Exact copies of all the records are to be output.

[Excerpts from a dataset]
::::::::

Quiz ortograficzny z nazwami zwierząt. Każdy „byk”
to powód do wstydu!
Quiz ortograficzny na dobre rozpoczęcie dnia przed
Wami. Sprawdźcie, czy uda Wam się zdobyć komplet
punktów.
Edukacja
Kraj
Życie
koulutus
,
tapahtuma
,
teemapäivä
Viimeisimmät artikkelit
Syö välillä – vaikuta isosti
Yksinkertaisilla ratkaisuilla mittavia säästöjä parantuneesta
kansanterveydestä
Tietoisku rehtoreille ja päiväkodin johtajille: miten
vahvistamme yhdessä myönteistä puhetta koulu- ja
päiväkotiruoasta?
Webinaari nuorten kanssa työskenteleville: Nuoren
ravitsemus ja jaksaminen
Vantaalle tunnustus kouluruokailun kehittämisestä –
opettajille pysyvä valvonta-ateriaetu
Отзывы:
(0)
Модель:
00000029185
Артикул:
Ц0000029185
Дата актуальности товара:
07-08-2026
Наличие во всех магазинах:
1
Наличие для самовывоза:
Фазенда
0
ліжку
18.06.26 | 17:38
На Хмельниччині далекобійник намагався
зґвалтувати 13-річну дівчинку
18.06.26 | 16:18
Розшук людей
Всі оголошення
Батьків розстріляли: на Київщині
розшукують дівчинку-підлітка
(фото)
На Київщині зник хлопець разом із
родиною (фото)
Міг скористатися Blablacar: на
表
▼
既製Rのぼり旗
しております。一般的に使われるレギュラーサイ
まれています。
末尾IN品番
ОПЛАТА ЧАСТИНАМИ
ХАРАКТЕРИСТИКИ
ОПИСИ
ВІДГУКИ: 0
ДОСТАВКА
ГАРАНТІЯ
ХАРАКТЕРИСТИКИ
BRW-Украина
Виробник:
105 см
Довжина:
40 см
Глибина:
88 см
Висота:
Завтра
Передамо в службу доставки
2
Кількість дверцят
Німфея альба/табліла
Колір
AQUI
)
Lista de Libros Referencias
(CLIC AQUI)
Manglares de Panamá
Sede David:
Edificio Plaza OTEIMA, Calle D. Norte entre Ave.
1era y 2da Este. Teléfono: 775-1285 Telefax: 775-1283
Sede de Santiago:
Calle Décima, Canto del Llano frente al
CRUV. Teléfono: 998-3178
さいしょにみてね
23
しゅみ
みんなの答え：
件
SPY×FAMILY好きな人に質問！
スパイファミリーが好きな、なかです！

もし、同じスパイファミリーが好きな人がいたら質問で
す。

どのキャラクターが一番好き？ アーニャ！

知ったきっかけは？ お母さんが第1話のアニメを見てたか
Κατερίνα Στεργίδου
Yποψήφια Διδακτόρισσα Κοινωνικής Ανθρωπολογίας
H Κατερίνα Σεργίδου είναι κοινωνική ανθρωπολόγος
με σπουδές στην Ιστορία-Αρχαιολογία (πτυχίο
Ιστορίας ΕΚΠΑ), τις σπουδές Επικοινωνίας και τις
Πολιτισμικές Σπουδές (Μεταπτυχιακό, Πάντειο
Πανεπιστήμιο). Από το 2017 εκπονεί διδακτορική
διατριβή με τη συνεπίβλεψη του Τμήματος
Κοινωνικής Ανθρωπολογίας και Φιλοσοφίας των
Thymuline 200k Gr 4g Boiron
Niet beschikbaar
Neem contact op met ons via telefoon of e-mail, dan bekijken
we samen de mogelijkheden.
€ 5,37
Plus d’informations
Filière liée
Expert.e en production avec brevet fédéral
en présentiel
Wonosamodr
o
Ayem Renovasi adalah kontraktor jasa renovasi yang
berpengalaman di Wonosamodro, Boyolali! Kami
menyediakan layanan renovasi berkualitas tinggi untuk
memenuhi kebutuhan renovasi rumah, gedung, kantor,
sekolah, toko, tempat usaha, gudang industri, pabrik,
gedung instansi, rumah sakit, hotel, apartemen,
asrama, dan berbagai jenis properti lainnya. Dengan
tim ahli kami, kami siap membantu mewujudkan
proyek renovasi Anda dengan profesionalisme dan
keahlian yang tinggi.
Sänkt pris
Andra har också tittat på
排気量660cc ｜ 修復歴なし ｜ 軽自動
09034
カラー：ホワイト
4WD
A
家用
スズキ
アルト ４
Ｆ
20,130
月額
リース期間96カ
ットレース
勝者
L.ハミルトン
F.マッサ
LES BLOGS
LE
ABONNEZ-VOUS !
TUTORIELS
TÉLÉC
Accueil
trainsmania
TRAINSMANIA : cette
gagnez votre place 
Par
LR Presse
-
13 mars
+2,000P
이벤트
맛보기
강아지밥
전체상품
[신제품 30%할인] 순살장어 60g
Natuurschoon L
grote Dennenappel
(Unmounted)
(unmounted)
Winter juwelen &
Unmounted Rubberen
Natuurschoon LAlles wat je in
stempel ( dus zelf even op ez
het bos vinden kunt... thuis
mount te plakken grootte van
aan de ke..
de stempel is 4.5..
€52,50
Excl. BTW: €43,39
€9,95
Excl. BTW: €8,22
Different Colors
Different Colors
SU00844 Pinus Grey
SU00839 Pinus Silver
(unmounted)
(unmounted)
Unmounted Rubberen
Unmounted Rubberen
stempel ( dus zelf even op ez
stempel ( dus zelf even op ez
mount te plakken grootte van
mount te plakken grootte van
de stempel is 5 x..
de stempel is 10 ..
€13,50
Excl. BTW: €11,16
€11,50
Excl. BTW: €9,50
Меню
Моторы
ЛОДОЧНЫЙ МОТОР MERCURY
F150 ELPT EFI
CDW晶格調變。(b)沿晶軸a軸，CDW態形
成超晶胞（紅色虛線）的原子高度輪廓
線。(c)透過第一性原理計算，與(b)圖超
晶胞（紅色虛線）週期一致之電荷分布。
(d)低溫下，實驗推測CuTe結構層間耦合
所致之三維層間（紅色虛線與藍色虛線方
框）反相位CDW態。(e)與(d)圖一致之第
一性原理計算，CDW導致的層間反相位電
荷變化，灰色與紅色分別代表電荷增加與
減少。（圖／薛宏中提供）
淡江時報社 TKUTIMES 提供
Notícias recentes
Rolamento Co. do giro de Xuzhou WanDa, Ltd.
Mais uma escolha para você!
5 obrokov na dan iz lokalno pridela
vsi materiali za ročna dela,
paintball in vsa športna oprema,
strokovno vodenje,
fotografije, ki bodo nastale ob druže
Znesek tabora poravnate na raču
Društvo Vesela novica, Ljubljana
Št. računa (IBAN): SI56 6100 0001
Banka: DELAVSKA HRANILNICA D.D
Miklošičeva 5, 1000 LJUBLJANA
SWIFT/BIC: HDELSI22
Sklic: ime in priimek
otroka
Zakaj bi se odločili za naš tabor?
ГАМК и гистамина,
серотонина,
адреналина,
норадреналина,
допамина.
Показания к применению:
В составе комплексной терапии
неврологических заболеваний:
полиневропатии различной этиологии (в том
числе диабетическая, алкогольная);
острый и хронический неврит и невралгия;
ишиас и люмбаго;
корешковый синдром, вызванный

::::::::

== PROBLEM SOLUTION ==
Quiz ortograficzny z nazwami zwierząt. Każdy „byk”
to powód do wstydu!
Quiz ortograficzny na dobre rozpoczęcie dnia przed
Wami. Sprawdźcie, czy uda Wam się zdobyć komplet
punktów.
Edukacja
Kraj
Życie
koulutus
,
tapahtuma
,
teemapäivä
Viimeisimmät artikkelit
Syö välillä – vaikuta isosti
Yksinkertaisilla ratkaisuilla mittavia säästöjä parantuneesta
kansanterveydestä
Tietoisku rehtoreille ja päiväkodin johtajille: miten
vahvistamme yhdessä myönteistä puhetta koulu- ja
päiväkotiruoasta?
Webinaari nuorten kanssa työskenteleville: Nuoren
ravitsemus ja jaksaminen
Vantaalle tunnustus kouluruokailun kehittämisestä –
opettajille pysyvä valvonta-ateriaetu
Отзывы:
(0)
Модель:
00000029185
Артикул:
Ц0000029185
Дата актуальности товара:
07-08-2026
Наличие во всех магазинах:
1
Наличие для самовывоза:
Фазенда
0
ліжку
18.06.26 | 17:38
На Хмельниччині далекобійник намагався
зґвалтувати 13-річну дівчинку
18.06.26 | 16:18
Розшук людей
Всі оголошення
Батьків розстріляли: на Київщині
розшукують дівчинку-підлітка
(фото)
На Київщині зник хлопець разом із
родиною (фото)
Міг скористатися Blablacar: на
表
▼
既製Rのぼり旗
しております。一般的に使われるレギュラーサイ
まれています。
末尾IN品番
ОПЛАТА ЧАСТИНАМИ
ХАРАКТЕРИСТИКИ
ОПИСИ
ВІДГУКИ: 0
ДОСТАВКА
ГАРАНТІЯ
ХАРАКТЕРИСТИКИ
BRW-Украина
Виробник:
105 см
Довжина:
40 см
Глибина:
88 см
Висота:
Завтра
Передамо в службу доставки
2
Кількість дверцят
Німфея альба/табліла
Колір
AQUI
)
Lista de Libros Referencias
(CLIC AQUI)
Manglares de Panamá
Sede David:
Edificio Plaza OTEIMA, Calle D. Norte entre Ave.
1era y 2da Este. Teléfono: 775-1285 Telefax: 775-1283
Sede de Santiago:
Calle Décima, Canto del Llano frente al
CRUV. Teléfono: 998-3178
さいしょにみてね
23
しゅみ
みんなの答え：
件
SPY×FAMILY好きな人に質問！
スパイファミリーが好きな、なかです！

もし、同じスパイファミリーが好きな人がいたら質問で
す。

どのキャラクターが一番好き？ アーニャ！

知ったきっかけは？ お母さんが第1話のアニメを見てたか
Κατερίνα Στεργίδου
Yποψήφια Διδακτόρισσα Κοινωνικής Ανθρωπολογίας
H Κατερίνα Σεργίδου είναι κοινωνική ανθρωπολόγος
με σπουδές στην Ιστορία-Αρχαιολογία (πτυχίο
Ιστορίας ΕΚΠΑ), τις σπουδές Επικοινωνίας και τις
Πολιτισμικές Σπουδές (Μεταπτυχιακό, Πάντειο
Πανεπιστήμιο). Από το 2017 εκπονεί διδακτορική
διατριβή με τη συνεπίβλεψη του Τμήματος
Κοινωνικής Ανθρωπολογίας και Φιλοσοφίας των
Thymuline 200k Gr 4g Boiron
Niet beschikbaar
Neem contact op met ons via telefoon of e-mail, dan bekijken
we samen de mogelijkheden.
€ 5,37
Plus d’informations
Filière liée
Expert.e en production avec brevet fédéral
en présentiel
Wonosamodr
o
Ayem Renovasi adalah kontraktor jasa renovasi yang
berpengalaman di Wonosamodro, Boyolali! Kami
menyediakan layanan renovasi berkualitas tinggi untuk
memenuhi kebutuhan renovasi rumah, gedung, kantor,
sekolah, toko, tempat usaha, gudang industri, pabrik,
gedung instansi, rumah sakit, hotel, apartemen,
asrama, dan berbagai jenis properti lainnya. Dengan
tim ahli kami, kami siap membantu mewujudkan
proyek renovasi Anda dengan profesionalisme dan
keahlian yang tinggi.
Sänkt pris
Andra har också tittat på
排気量660cc ｜ 修復歴なし ｜ 軽自動
09034
カラー：ホワイト
4WD
A
家用
スズキ
アルト ４
Ｆ
20,130
月額
リース期間96カ
ットレース
勝者
L.ハミルトン
F.マッサ
LES BLOGS
LE
ABONNEZ-VOUS !
TUTORIELS
TÉLÉC
Accueil
trainsmania
TRAINSMANIA : cette
gagnez votre place 
Par
LR Presse
-
13 mars
+2,000P
이벤트
맛보기
강아지밥
전체상품
[신제품 30%할인] 순살장어 60g
Natuurschoon L
grote Dennenappel
(Unmounted)
(unmounted)
Winter juwelen &
Unmounted Rubberen
Natuurschoon LAlles wat je in
stempel ( dus zelf even op ez
het bos vinden kunt... thuis
mount te plakken grootte van
aan de ke..
de stempel is 4.5..
€52,50
Excl. BTW: €43,39
€9,95
Excl. BTW: €8,22
Different Colors
Different Colors
SU00844 Pinus Grey
SU00839 Pinus Silver
(unmounted)
(unmounted)
Unmounted Rubberen
Unmounted Rubberen
stempel ( dus zelf even op ez
stempel ( dus zelf even op ez
mount te plakken grootte van
mount te plakken grootte van
de stempel is 5 x..
de stempel is 10 ..
€13,50
Excl. BTW: €11,16
€11,50
Excl. BTW: €9,50
Меню
Моторы
ЛОДОЧНЫЙ МОТОР MERCURY
F150 ELPT EFI
CDW晶格調變。(b)沿晶軸a軸，CDW態形
成超晶胞（紅色虛線）的原子高度輪廓
線。(c)透過第一性原理計算，與(b)圖超
晶胞（紅色虛線）週期一致之電荷分布。
(d)低溫下，實驗推測CuTe結構層間耦合
所致之三維層間（紅色虛線與藍色虛線方
框）反相位CDW態。(e)與(d)圖一致之第
一性原理計算，CDW導致的層間反相位電
荷變化，灰色與紅色分別代表電荷增加與
減少。（圖／薛宏中提供）
淡江時報社 TKUTIMES 提供
Notícias recentes
Rolamento Co. do giro de Xuzhou WanDa, Ltd.
Mais uma escolha para você!
5 obrokov na dan iz lokalno pridela
vsi materiali za ročna dela,
paintball in vsa športna oprema,
strokovno vodenje,
fotografije, ki bodo nastale ob druže
Znesek tabora poravnate na raču
Društvo Vesela novica, Ljubljana
Št. računa (IBAN): SI56 6100 0001
Banka: DELAVSKA HRANILNICA D.D
Miklošičeva 5, 1000 LJUBLJANA
SWIFT/BIC: HDELSI22
Sklic: ime in priimek
otroka
Zakaj bi se odločili za naš tabor?
ГАМК и гистамина,
серотонина,
адреналина,
норадреналина,
допамина.
Показания к применению:
В составе комплексной терапии
неврологических заболеваний:
полиневропатии различной этиологии (в том
числе диабетическая, алкогольная);
острый и хронический неврит и невралгия;
ишиас и люмбаго;
корешковый синдром, вызванный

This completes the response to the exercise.